[Data] Fix ActorPool autoscaler to properly scale up #53983

alexeykudinkin · 2025-06-20T23:33:12Z

Why are these changes needed?

Currently, ActorPool autoscaling actually isn't scaling up until all of its num_actors * max_tasks_in_flight slots are full. This is a seriously limiting factor:

It requires AP to accumulate backlog of 4x its # of actors before autoscaling even starts
3 out of 4 tasks are sitting in the queue, meaning their execution won't start until previous ones complete

Changes

Revisiting Actor Pool autoscaling protocol to be based on utilization defined as # of submitted tasks / number of running actors * max_concurrency
Added AutoscalingConfig to make all configuration explicitly available inside DataContext
Setting default upscaling threshold to 200% (currently is set to 400%)
Updated tests
Added docs

Related issue number

Checks

I've signed off every commit(by using the -s flag, i.e., git commit -s) in this PR.
I've run scripts/format.sh to lint the changes in this PR.
I've included any doc changes needed for https://docs.ray.io/en/master/.
- I've added any new APIs to the API Reference.

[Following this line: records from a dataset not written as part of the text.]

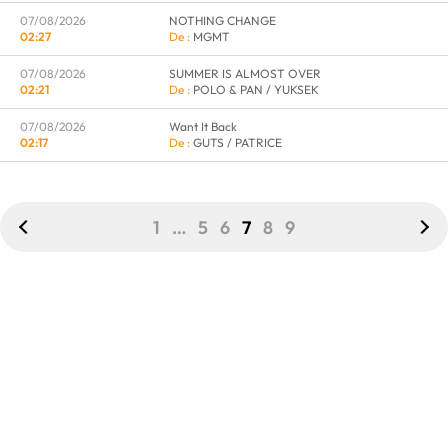
07/08/2026
NOTHING CHANGE
02:27
MGMT
07/08/2026
SUMMER IS ALMOST OVER
02:21
POLO & PAN / YUKSEK
07/08/2026
Want It Back
02:17
GUTS / PATRICE
1
…
5
6
7
8
9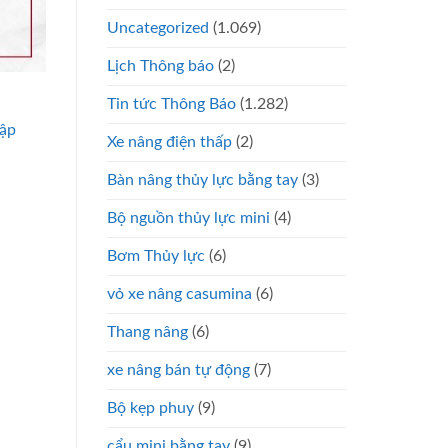
Uncategorized
(1.069)
Lịch Thông báo
(2)
Tin tức Thông Báo
(1.282)
hập
Xe nâng điện thấp
(2)
Bàn nâng thủy lực bằng tay
(3)
Bộ nguồn thủy lực mini
(4)
Bơm Thủy lực
(6)
vỏ xe nâng casumina
(6)
Thang nâng
(6)
xe nâng bán tự động
(7)
Bộ kẹp phuy
(9)
cẩu mini bằng tay
(9)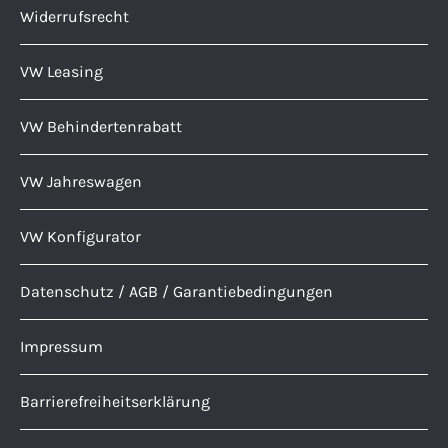
Widerrufsrecht
VW Leasing
VW Behindertenrabatt
VW Jahreswagen
VW Konfigurator
Datenschutz / AGB / Garantiebedingungen
Impressum
Barrierefreiheitserklärung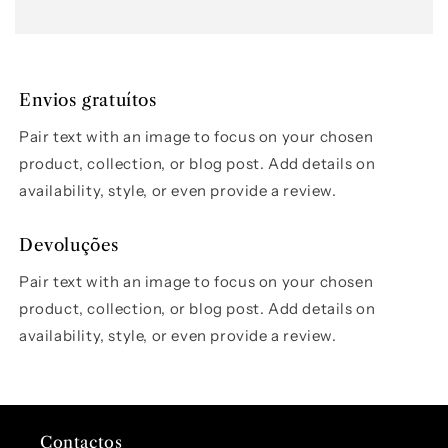
Envios gratuítos
Pair text with an image to focus on your chosen
product, collection, or blog post. Add details on
availability, style, or even provide a review.
Devoluções
Pair text with an image to focus on your chosen
product, collection, or blog post. Add details on
availability, style, or even provide a review.
Contactos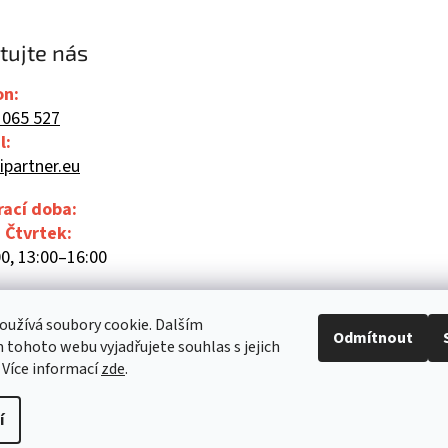
tujte nás
on:
 065 527
l:
ipartner.eu
rací doba:
- Čtvrtek:
0, 13:00–16:00
00
užívá soubory cookie. Dalším
Odmítnout
tohoto webu vyjadřujete souhlas s jejich
 Více informací
zde
.
í
Upravit nastavení cookies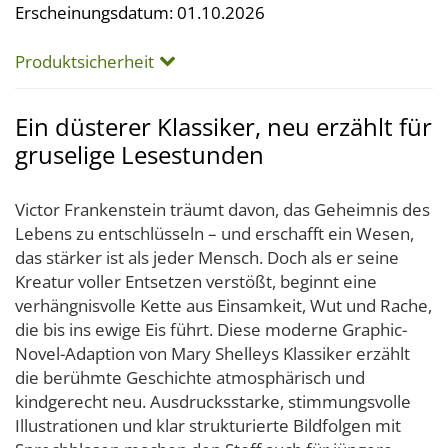
Erscheinungsdatum: 01.10.2026
Produktsicherheit
Ein düsterer Klassiker, neu erzählt für
gruselige Lesestunden
Victor Frankenstein träumt davon, das Geheimnis des
Lebens zu entschlüsseln – und erschafft ein Wesen,
das stärker ist als jeder Mensch. Doch als er seine
Kreatur voller Entsetzen verstößt, beginnt eine
verhängnisvolle Kette aus Einsamkeit, Wut und Rache,
die bis ins ewige Eis führt. Diese moderne Graphic-
Novel-Adaption von Mary Shelleys Klassiker erzählt
die berühmte Geschichte atmosphärisch und
kindgerecht neu. Ausdrucksstarke, stimmungsvolle
Illustrationen und klar strukturierte Bildfolgen mit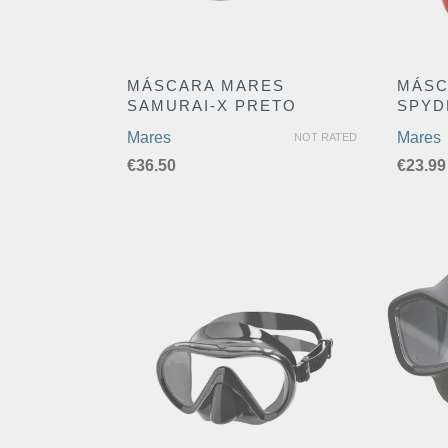
MÁSCARA MARES
MÁSC
SAMURAI-X PRETO
SPYD
Mares
Mares
NOT RATED
€
36.50
€
23.99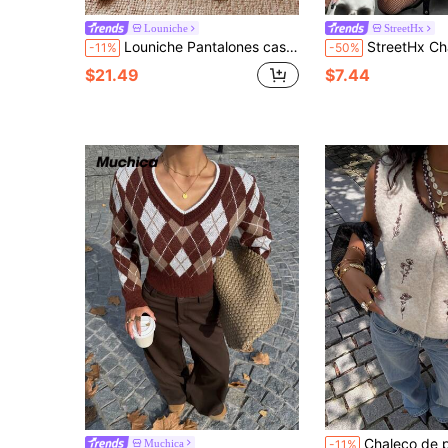
Louniche
StreetHx
Louniche Pantalones casuales y sueltos para mujer para uso diario y de oficina, de unicolor con bolsillos, parches de volantes y corte capri. Pantalones cómodos y relajados para damas.
StreetHx Chaleco corto de punto divertido con diseño de c
-11%
-50%
$21.49
$7.44
Chaleco de punto con bordado floral color avena, 
Muchica
-11%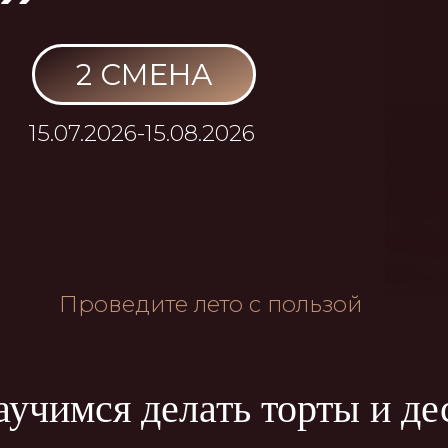
2 СМЕНА
.07.2026-15.08.2026
Проведите лето с пользой
имся делать торты и десерты
Кексы с шоколадными дропса
й лес»
«Солнышко»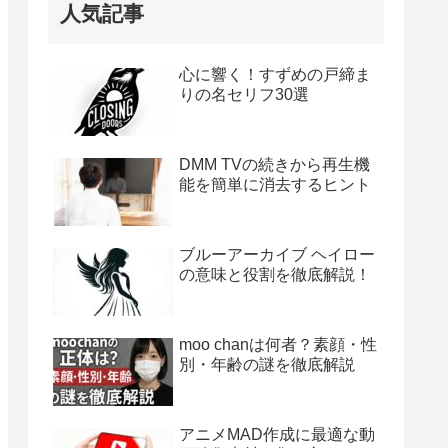
人気記事
心に響く！すずめの戸締ま
りの名セリフ30選
DMM TVの続きから再生機
能を簡単に消去するヒント
ブルーアーカイブ ヘイロー
の意味と役割を徹底解説！
moo chanは何者？素顔・性
別・年齢の謎を徹底解説
アニメMAD作成に最適な動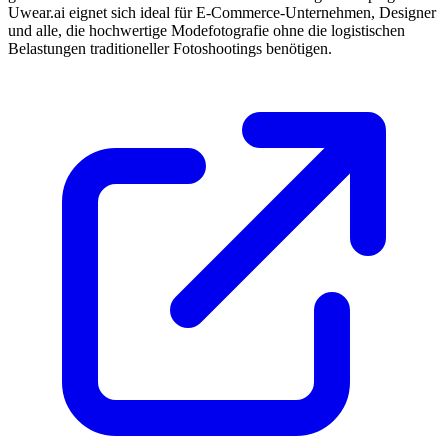
Uwear.ai eignet sich ideal für E-Commerce-Unternehmen, Designer
und alle, die hochwertige Modefotografie ohne die logistischen
Belastungen traditioneller Fotoshootings benötigen.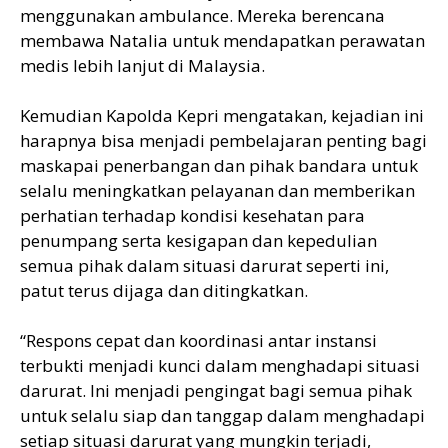
menggunakan ambulance. Mereka berencana
membawa Natalia untuk mendapatkan perawatan
medis lebih lanjut di Malaysia.
Kemudian Kapolda Kepri mengatakan, kejadian ini
harapnya bisa menjadi pembelajaran penting bagi
maskapai penerbangan dan pihak bandara untuk
selalu meningkatkan pelayanan dan memberikan
perhatian terhadap kondisi kesehatan para
penumpang serta kesigapan dan kepedulian
semua pihak dalam situasi darurat seperti ini,
patut terus dijaga dan ditingkatkan.
“Respons cepat dan koordinasi antar instansi
terbukti menjadi kunci dalam menghadapi situasi
darurat. Ini menjadi pengingat bagi semua pihak
untuk selalu siap dan tanggap dalam menghadapi
setiap situasi darurat yang mungkin terjadi,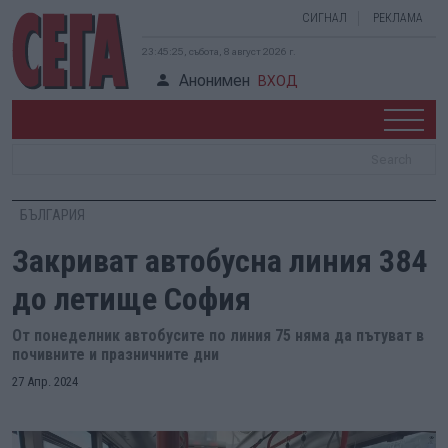
СИГНАЛ
РЕКЛАМА
23:45:25, събота, 8 август 2026 г.
Анонимен
ВХОД
БЪЛГАРИЯ
Закриват автобусна линия 384
до летище София
От понеделник автобусите по линия 75 няма да пътуват в
почивните и празничните дни
27 Апр. 2024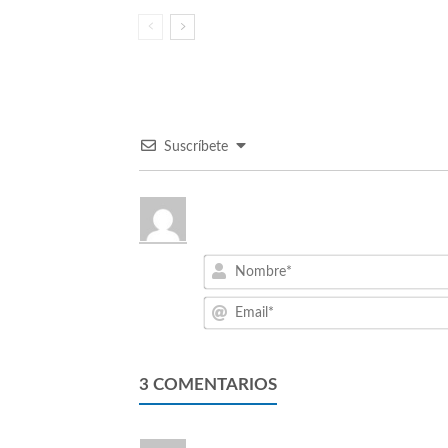
Suscríbete
3
COMENTARIOS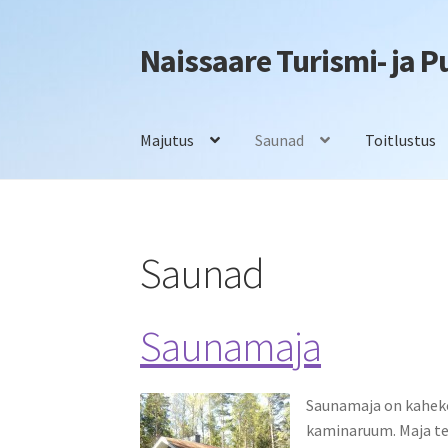
Naissaare Turismi- ja 
Liigu
Liigu
navigeerimisele
sisu
juurde
Majutus
Saunad
Toitlustus
Esileht
Firmaüritused
Info
Kontakt
Majutus
S
Saunad
Saunamaja
Saunamaja on kaheko
kaminaruum. Maja te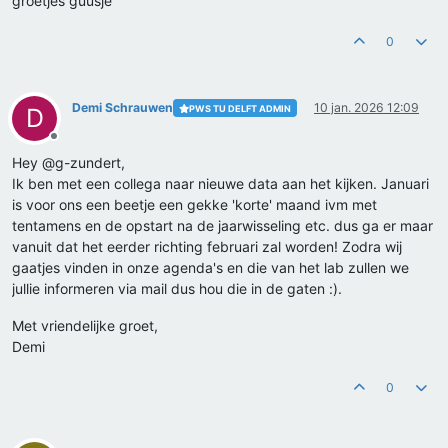
groetjes guusje
0
Demi Schrauwen
10 jan. 2026 12:09
PWS TU DELFT ADMIN
D
Offline
Hey @g-zundert,
Ik ben met een collega naar nieuwe data aan het kijken. Januari
is voor ons een beetje een gekke 'korte' maand ivm met
tentamens en de opstart na de jaarwisseling etc. dus ga er maar
vanuit dat het eerder richting februari zal worden! Zodra wij
gaatjes vinden in onze agenda's en die van het lab zullen we
jullie informeren via mail dus hou die in de gaten :).
Met vriendelijke groet,
Demi
0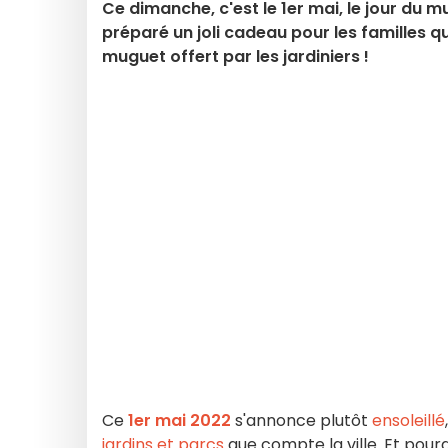
Ce dimanche, c'est le 1er mai, le jour du m
préparé un joli cadeau pour les familles qu
muguet offert par les jardiniers !
Ce
1er mai 2022
s'annonce plutôt
ensoleillé
jardins et parcs
que compte la ville. Et pour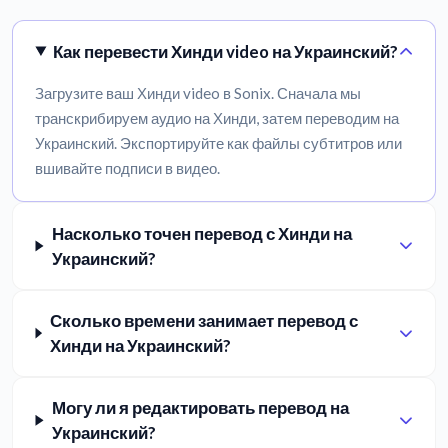
Как перевести Хинди video на Украинский?
Загрузите ваш Хинди video в Sonix. Сначала мы
транскрибируем аудио на Хинди, затем переводим на
Украинский. Экспортируйте как файлы субтитров или
вшивайте подписи в видео.
Насколько точен перевод с Хинди на
Украинский?
Сколько времени занимает перевод с
Хинди на Украинский?
Могу ли я редактировать перевод на
Украинский?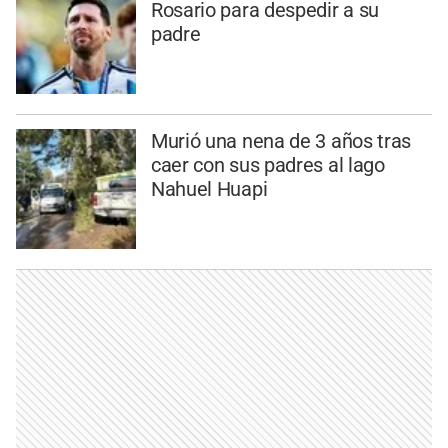
Rosario para despedir a su
padre
Murió una nena de 3 años tras
caer con sus padres al lago
Nahuel Huapi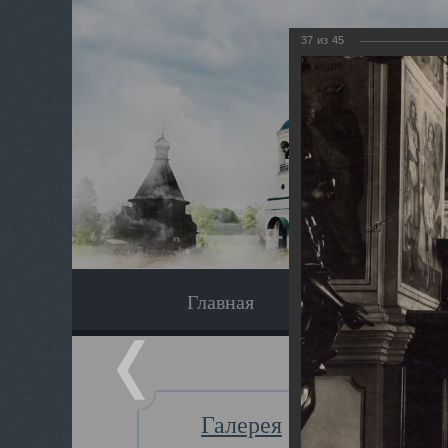
37
из
45
Главная
Экскурсия
Галерея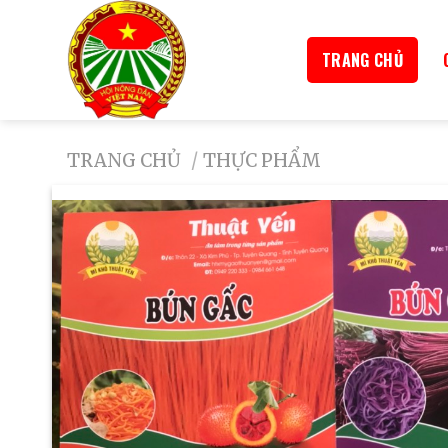
TRANG CHỦ
TRANG CHỦ
/
THỰC PHẨM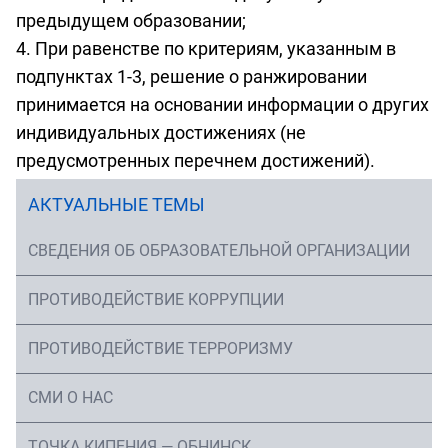
предыдущем образовании;
При равенстве по критериям, указанным в
подпунктах 1-3, решение о ранжировании
принимается на основании информации о других
индивидуальных достижениях (не
предусмотренных перечнем достижений).
АКТУАЛЬНЫЕ ТЕМЫ
СВЕДЕНИЯ ОБ ОБРАЗОВАТЕЛЬНОЙ ОРГАНИЗАЦИИ
ПРОТИВОДЕЙСТВИЕ КОРРУПЦИИ
ПРОТИВОДЕЙСТВИЕ ТЕРРОРИЗМУ
СМИ О НАС
ТОЧКА КИПЕНИЯ — ОБНИНСК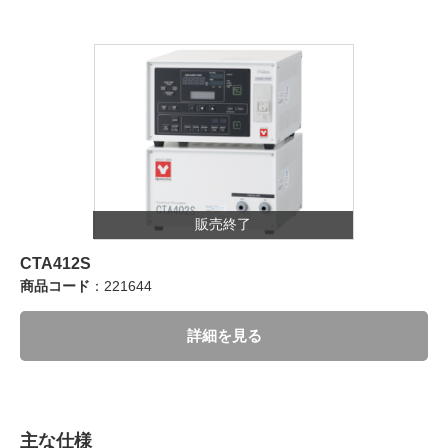
販売終了
CTA412S
商品コード
：221644
詳細を見る
主な仕様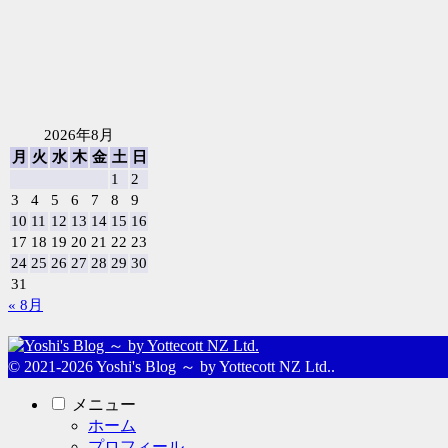
2026年8月
月
火
水
木
金
土
日
1
2
3
4
5
6
7
8
9
10
11
12
13
14
15
16
17
18
19
20
21
22
23
24
25
26
27
28
29
30
31
« 8月
© 2021-2026 Yoshi's Blog ～ by Yottecott NZ Ltd..
メニュー
ホーム
プロフィール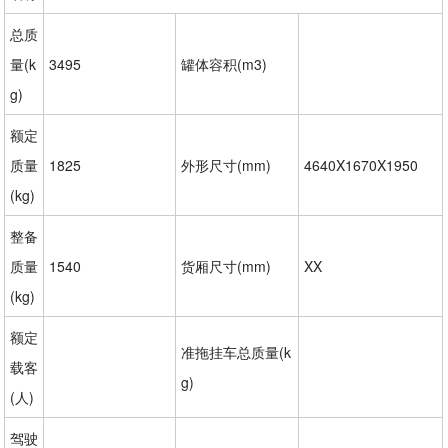
总质
量(k
3495
罐体容积(m3)
g)
额定
质量
1825
外形尺寸(mm)
4640X1670X1950
(kg)
整备
质量
1540
货厢尺寸(mm)
XX
(kg)
额定
准拖挂车总质量(k
载客
g)
(人)
驾驶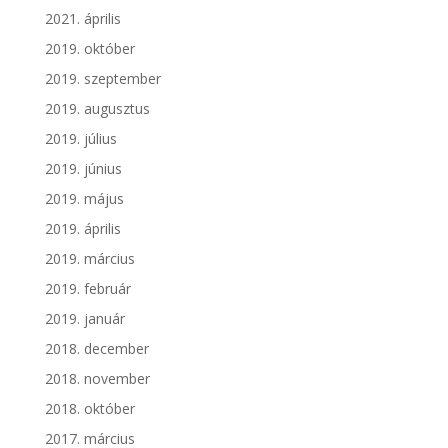
2021. április
2019. október
2019. szeptember
2019. augusztus
2019. július
2019. június
2019. május
2019. április
2019. március
2019. február
2019. január
2018. december
2018. november
2018. október
2017. március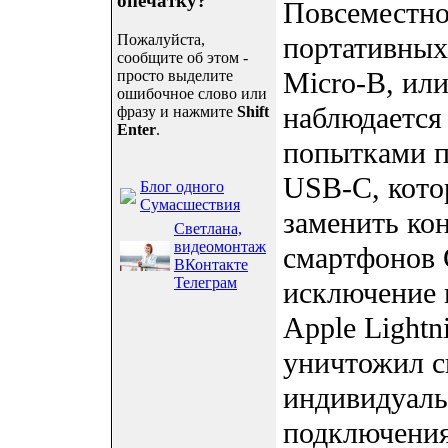
опечатку?
Повсеместно
Пожалуйста,
портативных
сообщите об этом -
Micro-B, или
просто выделите
ошибочное слово или
наблюдается
фразу и нажмите
Shift
Enter
.
попытками п
USB-C, кото
Блог одного
Сумасшествия
заменить ко
Светлана,
видеомонтаж
смартфонов 
ВКонтакте
Телеграм
исключение 
Apple Lightn
уничтожил с
индивидуаль
подключения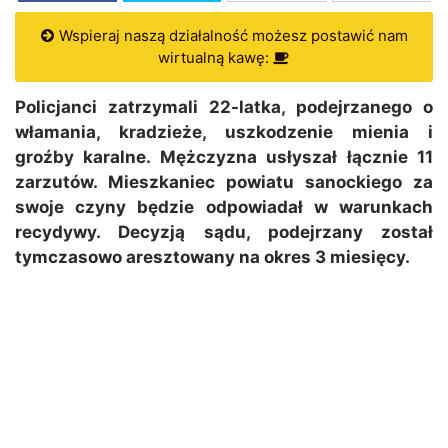
Wspieraj naszą działalność możesz postawić nam
wirtualną kawę:
Policjanci zatrzymali 22-latka, podejrzanego o
włamania, kradzieże, uszkodzenie mienia i
groźby karalne. Mężczyzna usłyszał łącznie 11
zarzutów. Mieszkaniec powiatu sanockiego za
swoje czyny będzie odpowiadał w warunkach
recydywy. Decyzją sądu, podejrzany został
tymczasowo aresztowany na okres 3 miesięcy.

For example, if I added a
  method in Tune, I've added it in doc/source/tune/api/ under the
  corresponding .rst file.
I've made sure the tests are passing. Note that there might be a few flaky tests, see the recent failures at https://flakey-tests.ray.io/
Testing Strategy
- Unit tests
- Release tests
- This PR is not tested :(

Signed-off-by: Alexey Kudinkin <ak@anyscale.com>

Tidying up Signed-off-by: Alexey Kudinkin <ak@anyscale.com>

Signed-off-by: Alexey Kudinkin <ak@anyscale.com>

Ignore free slots when autoscaling Signed-off-by: Alexey Kudinkin <ak@anyscale.com>

Signed-off-by: Alexey Kudinkin <ak@anyscale.com>

raulchen

overall LGTM

raulchen · 2025-06-25T22:05:17Z

python/ray/data/_internal/execution/autoscaler/autoscaling_actor_pool.py

 from typing import Optional

 from ray.data._internal.execution.interfaces.execution_options import ExecutionResources
 from ray.util.annotations import DeveloperAPI


+@dataclass
+class ScalingConfig:


I slightly prefer the old name ScalingAction.
also consider naming it ActorPoolScalingAction to make it more explicit. And we may also add a ClusterScalingAction.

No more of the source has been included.